◆ **Data to examine**:

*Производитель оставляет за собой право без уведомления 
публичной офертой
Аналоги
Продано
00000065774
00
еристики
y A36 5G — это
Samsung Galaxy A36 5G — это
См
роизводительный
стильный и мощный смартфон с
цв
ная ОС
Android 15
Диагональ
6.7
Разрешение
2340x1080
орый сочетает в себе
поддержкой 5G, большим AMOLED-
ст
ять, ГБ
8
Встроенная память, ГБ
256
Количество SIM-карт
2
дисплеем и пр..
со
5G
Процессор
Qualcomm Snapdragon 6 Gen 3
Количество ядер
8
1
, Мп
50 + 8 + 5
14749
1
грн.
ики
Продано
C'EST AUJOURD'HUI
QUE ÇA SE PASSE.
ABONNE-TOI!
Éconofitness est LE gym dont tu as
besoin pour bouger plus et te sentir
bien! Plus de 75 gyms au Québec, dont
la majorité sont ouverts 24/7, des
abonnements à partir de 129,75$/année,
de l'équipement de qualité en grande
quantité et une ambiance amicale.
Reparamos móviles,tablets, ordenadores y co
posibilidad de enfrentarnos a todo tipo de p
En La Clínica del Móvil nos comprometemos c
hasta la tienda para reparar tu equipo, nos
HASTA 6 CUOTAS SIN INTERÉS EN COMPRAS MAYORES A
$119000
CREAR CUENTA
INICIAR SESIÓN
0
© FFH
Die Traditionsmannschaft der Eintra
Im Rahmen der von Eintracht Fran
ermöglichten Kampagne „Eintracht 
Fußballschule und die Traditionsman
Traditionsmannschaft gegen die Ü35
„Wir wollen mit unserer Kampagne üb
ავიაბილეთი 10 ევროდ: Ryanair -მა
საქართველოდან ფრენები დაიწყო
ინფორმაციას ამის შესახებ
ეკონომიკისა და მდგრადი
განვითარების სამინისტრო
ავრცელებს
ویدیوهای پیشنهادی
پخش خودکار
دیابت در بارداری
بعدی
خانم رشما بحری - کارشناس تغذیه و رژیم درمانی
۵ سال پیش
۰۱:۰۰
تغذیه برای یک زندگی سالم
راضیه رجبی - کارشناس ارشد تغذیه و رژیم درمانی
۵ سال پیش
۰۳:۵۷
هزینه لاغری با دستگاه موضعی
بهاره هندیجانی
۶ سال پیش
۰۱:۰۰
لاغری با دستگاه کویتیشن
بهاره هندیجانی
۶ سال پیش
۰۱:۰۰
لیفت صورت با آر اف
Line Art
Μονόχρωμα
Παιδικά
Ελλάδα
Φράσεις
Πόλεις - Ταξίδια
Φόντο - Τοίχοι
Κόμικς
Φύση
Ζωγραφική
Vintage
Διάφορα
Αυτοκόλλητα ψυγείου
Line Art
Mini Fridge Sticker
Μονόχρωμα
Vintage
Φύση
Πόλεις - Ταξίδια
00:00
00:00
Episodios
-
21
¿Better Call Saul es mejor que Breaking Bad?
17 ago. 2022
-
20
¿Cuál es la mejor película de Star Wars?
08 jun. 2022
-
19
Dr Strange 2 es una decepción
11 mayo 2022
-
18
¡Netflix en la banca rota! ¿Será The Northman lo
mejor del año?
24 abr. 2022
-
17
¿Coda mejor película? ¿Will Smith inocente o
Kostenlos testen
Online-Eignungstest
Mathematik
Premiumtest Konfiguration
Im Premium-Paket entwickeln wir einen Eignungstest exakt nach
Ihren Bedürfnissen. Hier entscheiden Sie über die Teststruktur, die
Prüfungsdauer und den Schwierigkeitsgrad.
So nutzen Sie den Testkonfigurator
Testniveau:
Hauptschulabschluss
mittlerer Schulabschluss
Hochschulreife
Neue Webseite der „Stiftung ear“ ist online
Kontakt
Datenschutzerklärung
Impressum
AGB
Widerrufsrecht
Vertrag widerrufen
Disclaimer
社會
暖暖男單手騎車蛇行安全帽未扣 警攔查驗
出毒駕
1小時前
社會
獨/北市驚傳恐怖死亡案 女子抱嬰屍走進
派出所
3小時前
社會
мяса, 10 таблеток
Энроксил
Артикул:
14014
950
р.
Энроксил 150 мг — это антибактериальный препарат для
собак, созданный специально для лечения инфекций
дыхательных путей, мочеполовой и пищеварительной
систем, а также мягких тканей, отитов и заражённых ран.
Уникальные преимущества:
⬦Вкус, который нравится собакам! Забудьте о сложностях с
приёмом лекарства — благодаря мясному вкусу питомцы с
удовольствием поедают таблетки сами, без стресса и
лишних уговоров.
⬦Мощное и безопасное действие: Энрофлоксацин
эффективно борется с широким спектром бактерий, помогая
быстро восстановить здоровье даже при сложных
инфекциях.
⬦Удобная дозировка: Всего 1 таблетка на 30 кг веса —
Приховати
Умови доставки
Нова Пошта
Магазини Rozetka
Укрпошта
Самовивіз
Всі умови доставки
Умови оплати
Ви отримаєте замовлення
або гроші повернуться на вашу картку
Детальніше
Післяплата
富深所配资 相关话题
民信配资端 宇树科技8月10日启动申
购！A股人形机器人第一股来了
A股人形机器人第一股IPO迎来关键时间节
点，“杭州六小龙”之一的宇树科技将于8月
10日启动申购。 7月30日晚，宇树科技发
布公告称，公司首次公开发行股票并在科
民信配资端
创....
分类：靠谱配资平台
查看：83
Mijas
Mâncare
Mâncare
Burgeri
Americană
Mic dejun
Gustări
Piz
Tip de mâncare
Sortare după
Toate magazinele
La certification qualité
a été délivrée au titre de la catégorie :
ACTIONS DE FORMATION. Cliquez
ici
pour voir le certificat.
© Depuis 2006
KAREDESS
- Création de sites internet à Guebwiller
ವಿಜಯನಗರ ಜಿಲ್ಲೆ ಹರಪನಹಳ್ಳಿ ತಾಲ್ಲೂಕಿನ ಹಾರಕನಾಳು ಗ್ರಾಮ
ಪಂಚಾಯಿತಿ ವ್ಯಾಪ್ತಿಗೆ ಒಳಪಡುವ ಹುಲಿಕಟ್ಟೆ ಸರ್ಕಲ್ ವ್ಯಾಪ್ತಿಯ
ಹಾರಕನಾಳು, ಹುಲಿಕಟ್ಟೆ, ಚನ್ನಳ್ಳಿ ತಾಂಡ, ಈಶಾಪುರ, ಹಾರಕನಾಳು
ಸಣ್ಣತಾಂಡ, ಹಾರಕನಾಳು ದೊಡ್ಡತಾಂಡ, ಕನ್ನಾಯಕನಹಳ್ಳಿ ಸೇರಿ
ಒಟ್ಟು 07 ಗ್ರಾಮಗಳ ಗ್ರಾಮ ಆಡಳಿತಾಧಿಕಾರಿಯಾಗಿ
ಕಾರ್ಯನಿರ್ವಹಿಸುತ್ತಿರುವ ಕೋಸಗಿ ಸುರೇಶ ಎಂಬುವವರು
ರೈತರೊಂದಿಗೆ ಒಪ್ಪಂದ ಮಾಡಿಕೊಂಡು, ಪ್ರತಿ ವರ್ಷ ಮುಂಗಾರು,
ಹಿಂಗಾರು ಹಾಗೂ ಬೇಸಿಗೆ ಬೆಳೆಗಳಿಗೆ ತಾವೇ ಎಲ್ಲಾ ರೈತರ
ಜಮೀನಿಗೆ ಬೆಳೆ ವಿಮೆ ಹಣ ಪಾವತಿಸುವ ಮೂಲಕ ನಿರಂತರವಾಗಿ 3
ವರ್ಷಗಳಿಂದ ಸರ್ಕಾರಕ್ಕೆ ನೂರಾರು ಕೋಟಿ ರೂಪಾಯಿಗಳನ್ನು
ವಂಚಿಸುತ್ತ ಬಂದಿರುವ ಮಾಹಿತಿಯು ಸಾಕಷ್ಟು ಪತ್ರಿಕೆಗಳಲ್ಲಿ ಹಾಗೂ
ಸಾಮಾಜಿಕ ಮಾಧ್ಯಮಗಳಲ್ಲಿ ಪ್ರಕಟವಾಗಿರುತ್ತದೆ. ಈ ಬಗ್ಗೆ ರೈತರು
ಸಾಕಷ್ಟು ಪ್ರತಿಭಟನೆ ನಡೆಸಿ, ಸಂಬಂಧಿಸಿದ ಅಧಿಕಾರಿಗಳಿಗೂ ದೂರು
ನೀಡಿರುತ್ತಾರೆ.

◆ **Exercise**: Would you retype the lines above from the one with "Online-Eignungstest" down to the one with "дыхательных путей, мочеполовой", word for word, both ends included and no other lines?

◆ **Answer area**:
Online-Eignungstest
Mathematik
Premiumtest Konfiguration
Im Premium-Paket entwickeln wir einen Eignungstest exakt nach
Ihren Bedürfnissen. Hier entscheiden Sie über die Teststruktur, die
Prüfungsdauer und den Schwierigkeitsgrad.
So nutzen Sie den Testkonfigurator
Testniveau:
Hauptschulabschluss
mittlerer Schulabschluss
Hochschulreife
Neue Webseite der „Stiftung ear“ ist online
Kontakt
Datenschutzerklärung
Impressum
AGB
Widerrufsrecht
Vertrag widerrufen
Disclaimer
社會
暖暖男單手騎車蛇行安全帽未扣 警攔查驗
出毒駕
1小時前
社會
獨/北市驚傳恐怖死亡案 女子抱嬰屍走進
派出所
3小時前
社會
мяса, 10 таблеток
Энроксил
Артикул:
14014
950
р.
Энроксил 150 мг — это антибактериальный препарат для
собак, созданный специально для лечения инфекций
дыхательных путей, мочеполовой и пищеварительной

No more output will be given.